* **Action item**
The answer must be the lines from the one containing "Соревнования" through the last line of the data below, copied exactly, with nothing else.

* **Data below**
....................

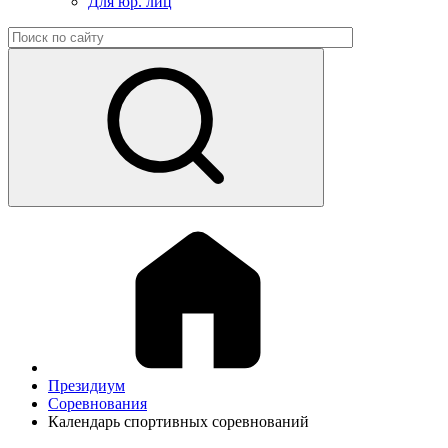
Для юр. лиц
Президиум
Соревнования
Календарь спортивных соревнований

....................

* **Your response**
Соревнования
Календарь спортивных соревнований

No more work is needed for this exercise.